Palak's rescue came after emergency workers pulled a 19-year-old from the rubble earlier on Thursday, although prospects of finding more people alive were fading fast, as the death toll passed 500.
Some of the rescue teams have started to leave the region, Anatolia news agency said.
After the government acknowledged failings in the initial rescue efforts, help from abroad was beginning to arrive, including an aid plane from Israel and Armenia.
But in a sign of the disillusionment with the help they had received so far, some families who had been staying in tents began returning to their homes despite warnings that they were still at risk of collapse from aftershocks.
Many families have been forced to sleep in overcrowded tents or even out in the open around fires as the temperatures dropped to below freezing, while some locals complained that aid was not being distributed fairly.
A tent city has arisen around the government-built apartment blocks near Ercis, although the buildings survived the earthquake with minor damage.
Others in Ercis town centre are still seeking shelter.
A 41-year-old taxi driver, Mujdat Yilmaz, whose house collapsed, said he had not been able to get hold of a tent since Sunday.
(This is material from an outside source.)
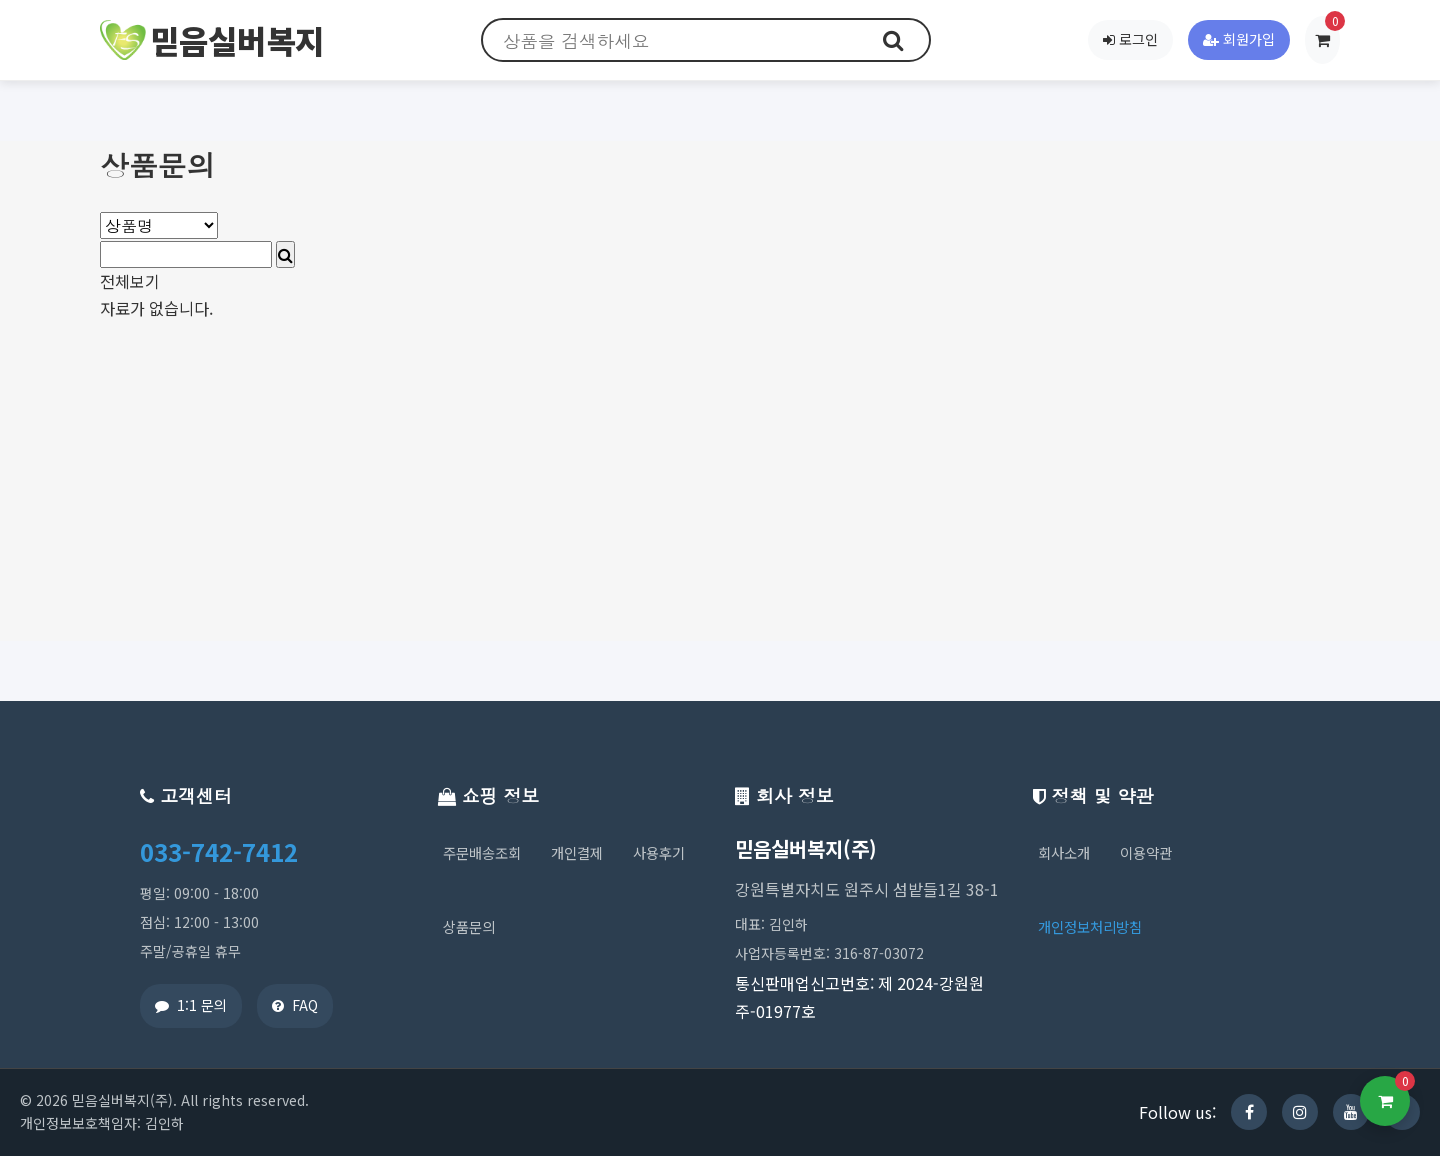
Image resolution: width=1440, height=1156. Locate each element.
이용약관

"I've been waiting in the queue at several spots since the quake occured but I couldn't get any," he said, while waiting in the line in Ercis.
Red Cresecent head Ahmet Lutfi Aker told NTV news channel that 27,500 tents had been brought in to Van.
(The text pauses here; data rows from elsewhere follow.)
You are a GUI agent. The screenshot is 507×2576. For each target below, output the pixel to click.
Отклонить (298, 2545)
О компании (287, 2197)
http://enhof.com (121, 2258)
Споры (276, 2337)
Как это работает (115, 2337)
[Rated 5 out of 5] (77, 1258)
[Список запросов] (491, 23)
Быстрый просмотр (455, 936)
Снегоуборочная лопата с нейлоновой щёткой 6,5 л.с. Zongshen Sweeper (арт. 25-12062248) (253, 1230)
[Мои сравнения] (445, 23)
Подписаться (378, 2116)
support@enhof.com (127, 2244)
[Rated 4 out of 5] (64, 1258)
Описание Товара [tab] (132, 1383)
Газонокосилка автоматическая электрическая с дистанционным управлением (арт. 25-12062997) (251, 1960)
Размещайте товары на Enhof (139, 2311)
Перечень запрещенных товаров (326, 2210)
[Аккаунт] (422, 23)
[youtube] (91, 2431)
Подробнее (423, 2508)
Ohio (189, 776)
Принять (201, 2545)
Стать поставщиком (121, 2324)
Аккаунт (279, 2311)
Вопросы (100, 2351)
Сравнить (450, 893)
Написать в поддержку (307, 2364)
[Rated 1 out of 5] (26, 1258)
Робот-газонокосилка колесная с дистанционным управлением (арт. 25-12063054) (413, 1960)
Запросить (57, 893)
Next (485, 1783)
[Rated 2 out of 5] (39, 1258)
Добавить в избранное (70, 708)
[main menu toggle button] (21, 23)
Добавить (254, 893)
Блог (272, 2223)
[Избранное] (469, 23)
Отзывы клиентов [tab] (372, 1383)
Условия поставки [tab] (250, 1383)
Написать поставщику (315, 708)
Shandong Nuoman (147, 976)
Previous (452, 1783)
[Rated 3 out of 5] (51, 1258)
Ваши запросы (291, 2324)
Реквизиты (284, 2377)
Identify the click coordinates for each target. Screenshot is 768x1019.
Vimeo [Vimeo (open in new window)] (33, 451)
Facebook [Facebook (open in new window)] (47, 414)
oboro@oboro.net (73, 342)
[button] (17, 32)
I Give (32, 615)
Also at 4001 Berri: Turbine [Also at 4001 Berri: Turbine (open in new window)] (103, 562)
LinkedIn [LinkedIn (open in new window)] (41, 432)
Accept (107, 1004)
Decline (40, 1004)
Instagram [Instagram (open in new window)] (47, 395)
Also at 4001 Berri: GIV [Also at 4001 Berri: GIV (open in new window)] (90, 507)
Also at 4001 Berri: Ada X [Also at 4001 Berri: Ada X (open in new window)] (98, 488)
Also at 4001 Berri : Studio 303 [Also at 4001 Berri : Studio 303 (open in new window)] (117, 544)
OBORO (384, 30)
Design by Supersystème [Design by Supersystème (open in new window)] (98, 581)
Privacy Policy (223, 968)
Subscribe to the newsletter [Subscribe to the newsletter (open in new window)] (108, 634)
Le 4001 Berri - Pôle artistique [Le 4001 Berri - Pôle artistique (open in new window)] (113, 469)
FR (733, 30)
In its latest damage assessment bulletin, the prime minister's emergency unit said that 534 people were now known to have died after the 7.2 magnitude quake struck. A further 2,300 had been injured in the disaster, it added.
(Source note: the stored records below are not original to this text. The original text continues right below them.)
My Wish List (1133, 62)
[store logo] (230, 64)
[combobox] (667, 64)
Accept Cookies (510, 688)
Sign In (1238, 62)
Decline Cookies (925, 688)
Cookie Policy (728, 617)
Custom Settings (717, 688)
A total of 185 people had been pulled alive from the wreckage, officials said.
A separate 5.4 magnitude quake on Thursday morning struck the southeastern town of Yuksekova, near the Iraqi border, over 200 kilometres (120 miles) southeast of Van, although no damage was reported and experts said it involved a different faultline.
With hopes in Van of finding anyone else alive receding, the focus was shifting to how to help survivors.
The arrival of an Israeli plane carrying five pre-fabricated homes to provide shelter was a powerful symbol of the change of heart by the government which had initially refused help from abroad.
Relations between Turkey and Israel have been toxic in recent months in the wake of a deadly raid by Israeli commandos last year on an aid vessel bound for the Gaza Strip.
"Three more planes loaded with aid supplies will come to Turkey within two days," Nizar Amer, an official from the Israeli embassy in Ankara, told Anatolia.
Foreign ministry spokesman Selcuk Unal on Thursday said diplomatic relations with Israel and humanitarian aid were separate issues, Anatolia reported.
Unal said 14 countries as well as United Nations bodies would send help to Turkey, including Britain, France, Russia, Jordan and Belgium.
A 150-person rescue team from Azerbaijan was already in the quake zone, the first foreign team to arrive.
An Armenian plane carrying 40 tonnes of emergency supplies including tents, sleeping bags and blankets was set to take off late Thursday, the emergency situations ministry in Yerevan said.
Relations between Yerevan and Ankara have suffered for years over Turkey's refusal to recognise the World War I-era mass killings of Armenians as genocide.
After widespread overnight snowfall in the region, forecasters said the weather pattern would remain the same until the end of the week.
Huseyin Celik, deputy head of the governing Justice and Development Party (AKP), said that the earthquake had affected 700,000 people in the region and up to 115,000 tents were needed.
The prosecutor's office in Ercis meanwhile began an investigation into the construction companies that put up collapsed buildings, Anatolia said.
In Van province 3,713 buildings, home to 5,250 families, had been destroyed, the prime minister's emergency unit said.
There have been frequent complaints among residents of the mainly Kurdish region that the Ankara government would have acted faster if disaster had struck elsewhere.
"We did not discriminate between Turks, Kurds or Zaza people.... We said that they are all our people," Erdogan said on Wednesday as he defended his government's handling of the aid operation.